High Memory Jobs

Default Memory on the CSF

The standard Intel nodes in the CSF have 4GB to 6GB of RAM per core.

Higher-memory nodes are also available and are described below. First we describe how to check if your jobs are running out of memory (RAM).

Important information

  • None of the high memory nodes have fast InfiniBand.
  • Hence you can only run serial and single-node multi-core (SMP) jobs.
We only have a small number of high memory nodes. They should only be used for work that requires significant amounts of RAM. Incorrect use of these nodes may result in restrictions being placed on your account.

How to check memory usage of your job

The batch system keeps track of the resources your jobs are using, and also records statistics about the job once it has finished.

A currently running job

You can see the peak memory usage with the following command:

qstat -j jobid | grep maxvmem

For example:

qstat -j 123456 | grep maxvmem
usage  1:  cpu=7:01:59:41, mem=491221.37209 GBs, io=1.66402, vmem=15.448G, maxvmem=15.522G
                                                                               #
                                                                               # Check this one!

You should ignore the value displayed after mem as this is a total aggregated over time. The value to check is maxvmem which shows what your job has peaked at. Divide that value by the number of cores your job is using to get a per core value.

A finished job

If your job has finished, you can check the peak memory usage with the following command:

qacct -j jobid | grep maxvmem

Reminder: your job’s memory usage will grow and shrink over the lifetime of the job. The maxvmem is the peak memory usage – so tells you the largest amount of memory your job tried to use.

Depending on the software you are using you may also find memory usage reported in output files.

Job termination

If, at any point during the running of the job, the job’s peak memory usage goes above the limit that the job is permitted to use, then the job will be terminated by the batch system.

The memory limit imposed on a job by the batch system is:

  • Number of cores your job requests” X “memory per core on the node where the job runs“.

If you are using the standard CSF nodes, can your job use more cores? If so, this would also be a potential way to increase the amount of RAM available to a job and it may result in a shorter wait in the queue than waiting for high memory cores.

Alternatively, you can give your job access to more memory by running on one of the high-mem nodes detailed below. They offer more memory-per-core.

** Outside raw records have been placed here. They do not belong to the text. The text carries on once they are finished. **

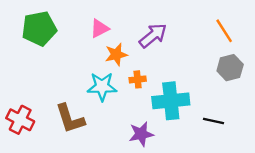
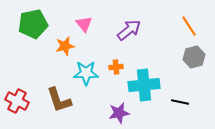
pink triangle: (100, 28) -> (84, 24), turned -42
orange star: (116, 55) -> (65, 46), moved

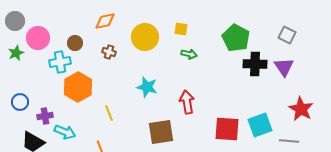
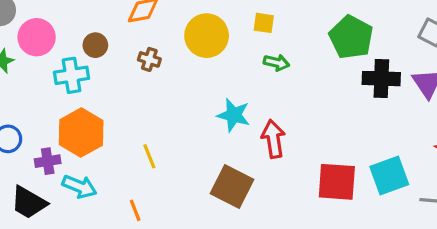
orange hexagon: (78, 87) -> (81, 133), moved
cyan star: (147, 87) -> (234, 115), moved
brown square: (161, 132) -> (232, 187), turned 36

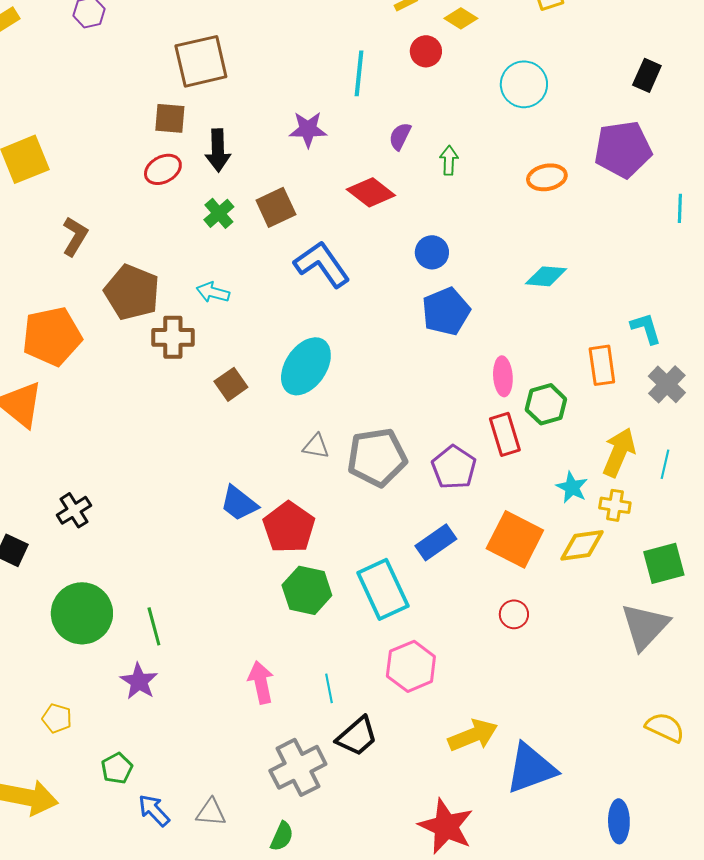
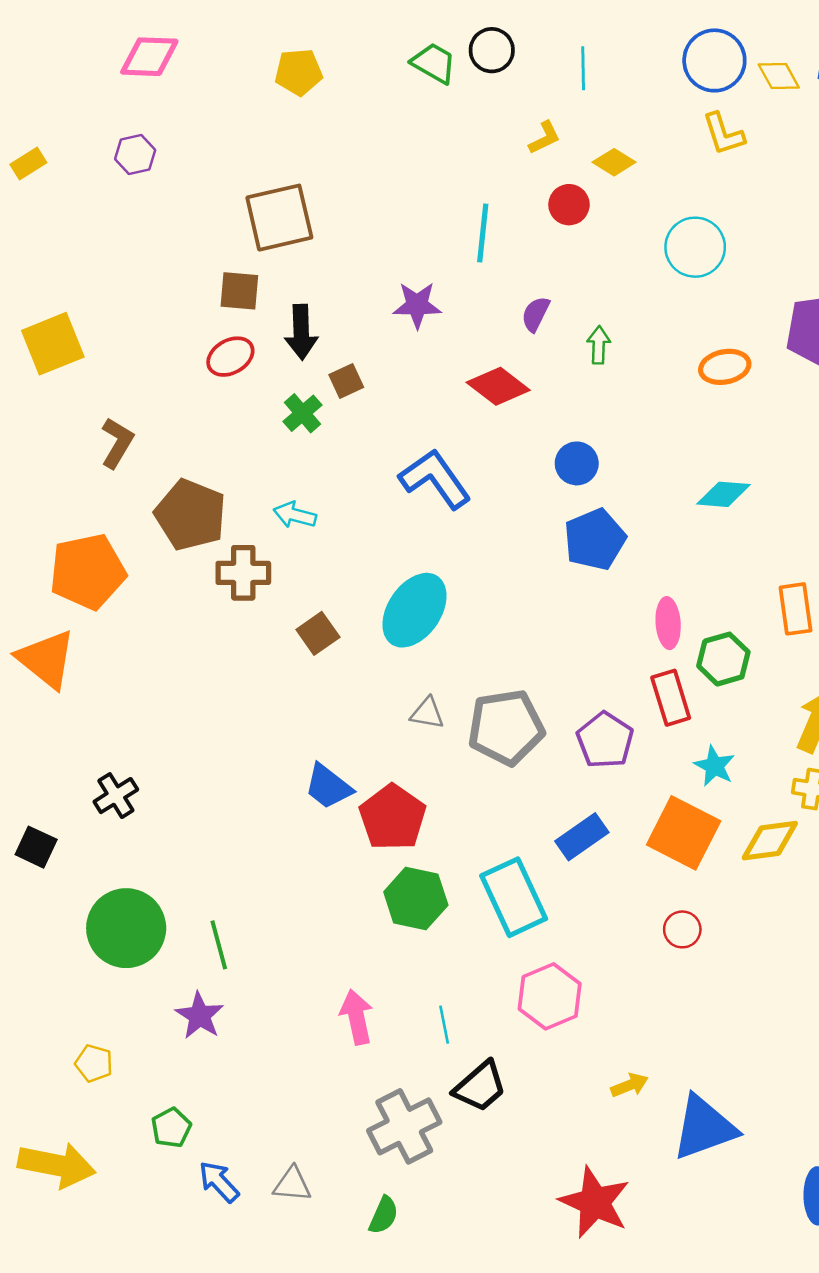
brown square: (276, 207) -> (346, 381), moved, size x0.7
cyan star: (572, 487) -> (714, 766), moved
yellow arrow: (473, 735) -> (629, 1085), size x0.6

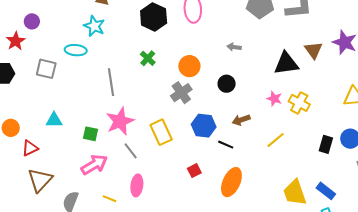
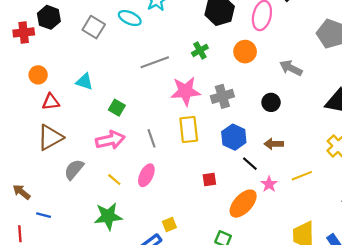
gray arrow: (234, 47) -> (291, 68), size x1.5
orange circle: (189, 66) -> (245, 52), moved
gray line: (111, 82) -> (155, 62), turned 60
pink star: (274, 99) -> (269, 184), moved
pink star: (120, 121) -> (185, 91), moved

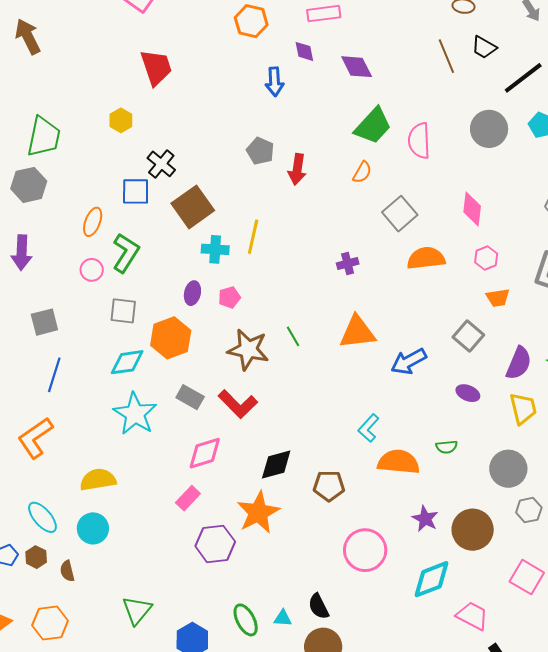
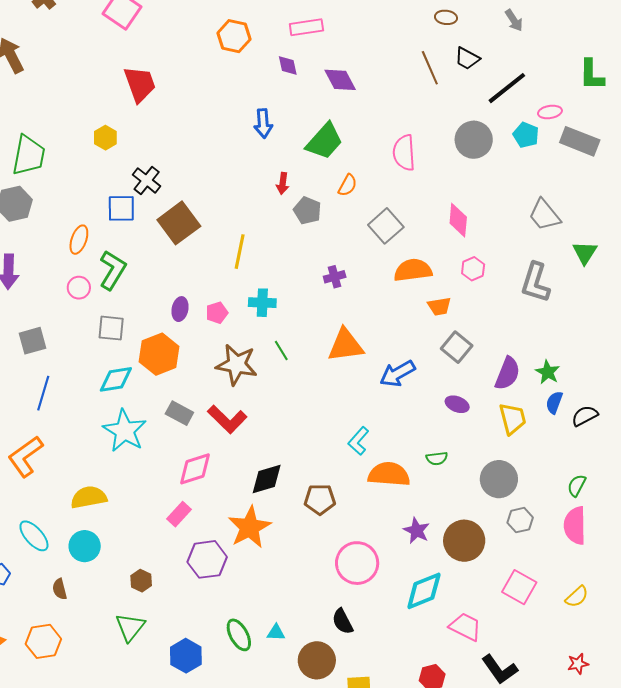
blue arrow: (275, 82) -> (263, 124), moved
green trapezoid: (373, 126) -> (324, 141), moved
gray pentagon: (260, 151) -> (307, 211), moved
red arrow: (297, 169) -> (283, 183), size x0.7
cyan cross: (215, 249) -> (262, 303), moved
orange trapezoid: (498, 298) -> (439, 306), moved
brown hexagon: (36, 557) -> (141, 581), moved
black semicircle: (319, 606) -> (343, 621), moved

Requesting high memory nodes

24th July 2024: the mem256 nodes and the mem1024 node have been removed from service permanently. They were very old and several had experienced hardware failures. The number of mem512 nodes has also been permanently reduced to approximately 10 nodes.

Up to 32GB per core

Add ONE of the following options to your jobscript. We recommend you do not request a CPU architecture unless you need support for specific instruction sets as it can lead to a much longer wait in the queue.

#$ -l mem512     # For 32GB per core, any of the CPU types below (system chooses)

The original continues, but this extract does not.